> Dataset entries
──────────────────────────────

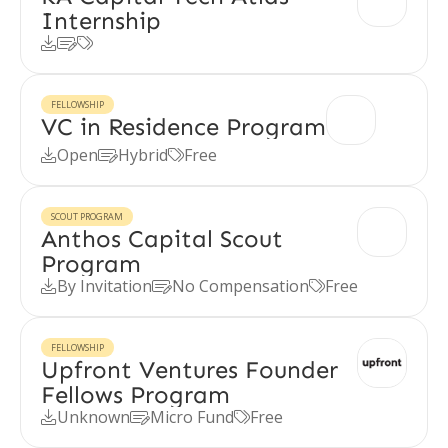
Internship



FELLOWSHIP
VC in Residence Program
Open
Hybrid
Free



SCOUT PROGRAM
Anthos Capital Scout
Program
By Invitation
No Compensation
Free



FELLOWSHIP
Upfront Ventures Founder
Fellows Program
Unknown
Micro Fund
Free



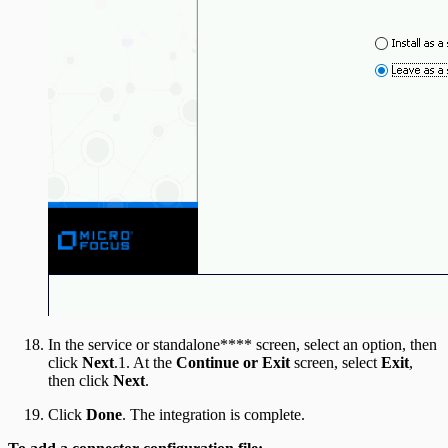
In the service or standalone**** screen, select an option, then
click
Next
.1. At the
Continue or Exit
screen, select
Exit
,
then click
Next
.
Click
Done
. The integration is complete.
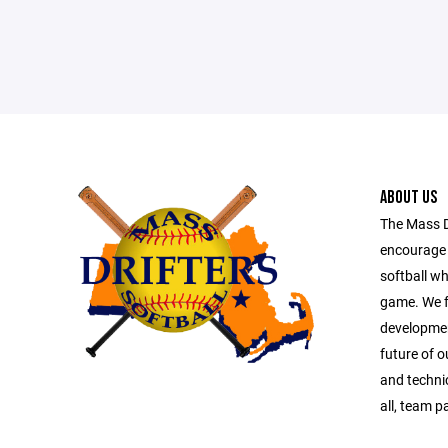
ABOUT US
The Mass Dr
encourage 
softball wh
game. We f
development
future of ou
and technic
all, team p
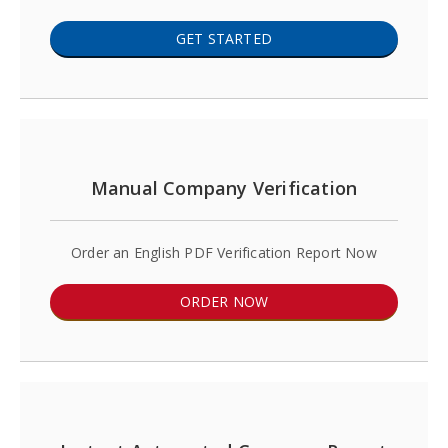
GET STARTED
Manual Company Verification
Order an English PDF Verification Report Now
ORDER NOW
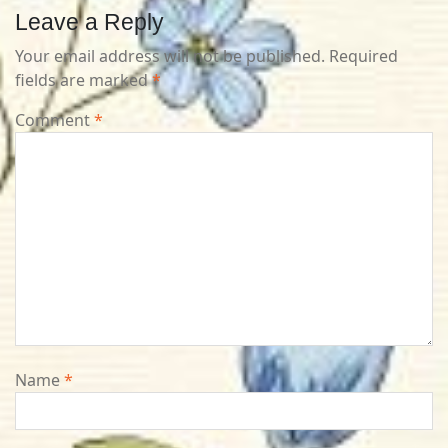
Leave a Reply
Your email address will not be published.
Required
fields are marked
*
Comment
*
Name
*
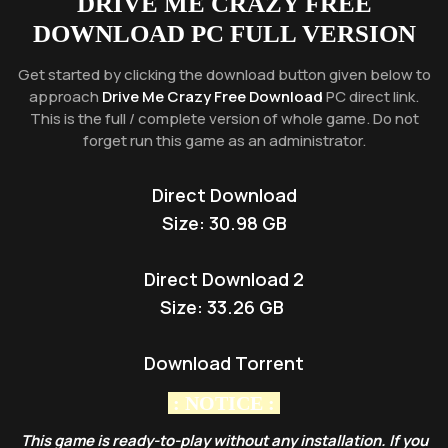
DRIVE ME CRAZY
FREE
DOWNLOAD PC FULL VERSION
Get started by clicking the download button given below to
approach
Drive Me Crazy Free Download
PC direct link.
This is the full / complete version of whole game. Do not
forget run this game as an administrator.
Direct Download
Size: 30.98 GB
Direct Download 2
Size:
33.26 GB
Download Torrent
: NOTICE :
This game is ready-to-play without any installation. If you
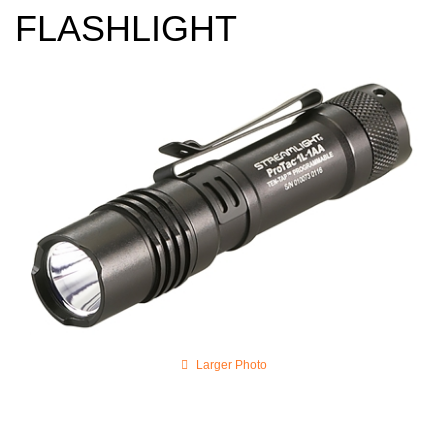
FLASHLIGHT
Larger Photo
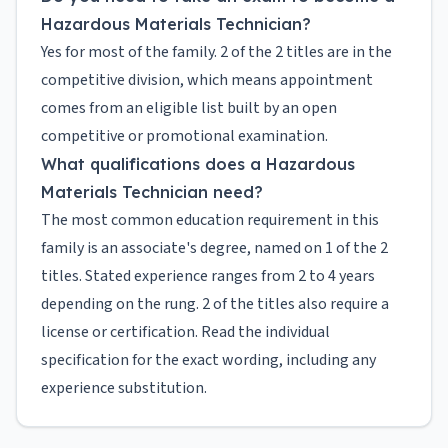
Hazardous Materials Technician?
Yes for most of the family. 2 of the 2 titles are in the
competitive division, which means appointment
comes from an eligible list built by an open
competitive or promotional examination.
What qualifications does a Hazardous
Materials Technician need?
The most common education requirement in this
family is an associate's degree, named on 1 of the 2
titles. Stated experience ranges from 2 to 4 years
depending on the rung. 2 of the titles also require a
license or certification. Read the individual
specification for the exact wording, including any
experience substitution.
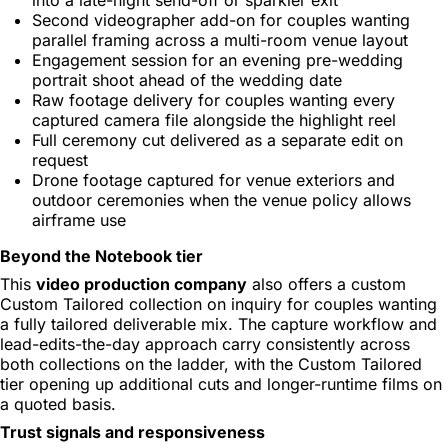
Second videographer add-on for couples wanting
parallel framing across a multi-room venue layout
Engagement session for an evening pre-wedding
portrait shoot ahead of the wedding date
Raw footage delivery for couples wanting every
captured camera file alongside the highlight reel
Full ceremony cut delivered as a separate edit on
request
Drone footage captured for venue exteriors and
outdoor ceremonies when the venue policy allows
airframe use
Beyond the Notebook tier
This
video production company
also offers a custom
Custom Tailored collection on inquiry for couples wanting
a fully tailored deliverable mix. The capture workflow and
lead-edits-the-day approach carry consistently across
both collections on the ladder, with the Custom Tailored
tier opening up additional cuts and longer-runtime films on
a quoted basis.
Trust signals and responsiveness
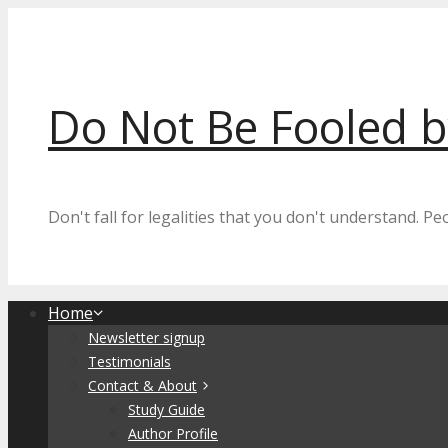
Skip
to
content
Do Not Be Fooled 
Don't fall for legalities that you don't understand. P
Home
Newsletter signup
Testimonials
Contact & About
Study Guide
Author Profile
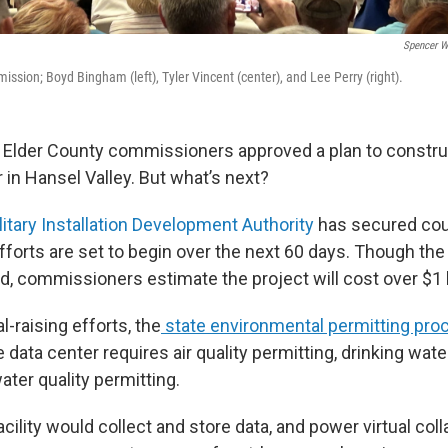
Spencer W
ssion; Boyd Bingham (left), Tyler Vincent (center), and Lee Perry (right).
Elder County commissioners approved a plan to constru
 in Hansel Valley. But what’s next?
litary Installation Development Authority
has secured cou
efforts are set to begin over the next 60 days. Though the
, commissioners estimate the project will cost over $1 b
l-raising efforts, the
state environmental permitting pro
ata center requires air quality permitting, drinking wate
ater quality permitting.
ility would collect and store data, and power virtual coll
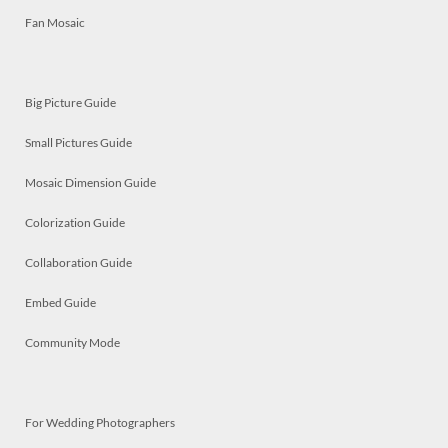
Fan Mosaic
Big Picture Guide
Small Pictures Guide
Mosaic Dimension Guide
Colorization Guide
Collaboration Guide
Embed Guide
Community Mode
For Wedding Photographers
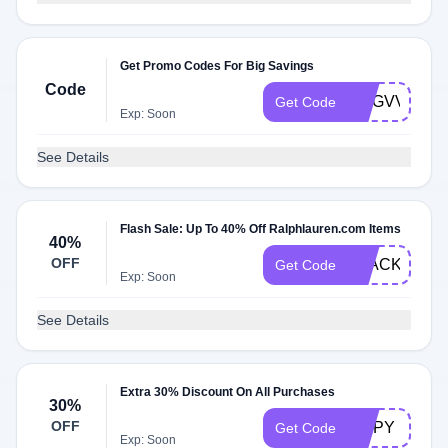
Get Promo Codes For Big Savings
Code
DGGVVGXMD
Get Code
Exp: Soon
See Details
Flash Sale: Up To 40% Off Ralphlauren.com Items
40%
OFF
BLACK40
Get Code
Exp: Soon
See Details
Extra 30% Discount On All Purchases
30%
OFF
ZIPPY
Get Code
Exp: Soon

──────────────────────────────

Would you write each entry out again exactly, omitting the images?

Internship



FELLOWSHIP
VC in Residence Program
Open
Hybrid
Free



SCOUT PROGRAM
Anthos Capital Scout
Program
By Invitation
No Compensation
Free



FELLOWSHIP
Upfront Ventures Founder
Fellows Program
Unknown
Micro Fund
Free



In the service or standalone**** screen, select an option, then
click
Next
.1. At the
Continue or Exit
screen, select
Exit
,
then click
Next
.
Click
Done
. The integration is complete.
ABOUT US
The Mass Dr
encourage 
softball wh
game. We f
development
future of ou
and technic
all, team p
GET STARTED
Manual Company Verification
Order an English PDF Verification Report Now
ORDER NOW
Leave a Reply
Your email address will not be published.
Required
fields are marked
*
Comment
*
Name
*
DRIVE ME CRAZY
FREE
DOWNLOAD PC FULL VERSION
Get started by clicking the download button given below to
approach
Drive Me Crazy Free Download
PC direct link.
This is the full / complete version of whole game. Do not
forget run this game as an administrator.
Direct Download
Size: 30.98 GB
Direct Download 2
Size:
33.26 GB
Download Torrent
: NOTICE :
This game is ready-to-play without any installation. If you
FLASHLIGHT
Larger Photo
Hazardous Materials Technician?
Yes for most of the family. 2 of the 2 titles are in the
competitive division, which means appointment
comes from an eligible list built by an open
competitive or promotional examination.
What qualifications does a Hazardous
Materials Technician need?
The most common education requirement in this
family is an associate's degree, named on 1 of the 2
titles. Stated experience ranges from 2 to 4 years
depending on the rung. 2 of the titles also require a
license or certification. Read the individual
specification for the exact wording, including any
experience substitution.
Second videographer add-on for couples wanting
parallel framing across a multi-room venue layout
Engagement session for an evening pre-wedding
portrait shoot ahead of the wedding date
Raw footage delivery for couples wanting every
captured camera file alongside the highlight reel
Full ceremony cut delivered as a separate edit on
request
Drone footage captured for venue exteriors and
outdoor ceremonies when the venue policy allows
airframe use
Beyond the Notebook tier
This
video production company
also offers a custom
Custom Tailored collection on inquiry for couples wanting
a fully tailored deliverable mix. The capture workflow and
lead-edits-the-day approach carry consistently across
both collections on the ladder, with the Custom Tailored
tier opening up additional cuts and longer-runtime films on
a quoted basis.
Trust signals and responsiveness
Skip
to
content
Do Not Be Fooled 
Don't fall for legalities that you don't understand. P
Home
Newsletter signup
Testimonials
Contact & About
Study Guide
Author Profile
Spencer W
ssion; Boyd Bingham (left), Tyler Vincent (center), and Lee Perry (right).
Elder County commissioners approved a plan to constru
 in Hansel Valley. But what’s next?
litary Installation Development Authority
has secured cou
efforts are set to begin over the next 60 days. Though the
, commissioners estimate the project will cost over $1 b
l-raising efforts, the
state environmental permitting pro
ata center requires air quality permitting, drinking wate
ater quality permitting.
ility would collect and store data, and power virtual coll
Fan Mosaic
Big Picture Guide
Small Pictures Guide
Mosaic Dimension Guide
Colorization Guide
Collaboration Guide
Embed Guide
Community Mode
For Wedding Photographers
Get Promo Codes For Big Savings
Code
DGGVVGXMD
Get Code
Exp: Soon
See Details
Flash Sale: Up To 40% Off Ralphlauren.com Items
40%
OFF
BLACK40
Get Code
Exp: Soon
See Details
Extra 30% Discount On All Purchases
30%
OFF
ZIPPY
Get Code
Exp: Soon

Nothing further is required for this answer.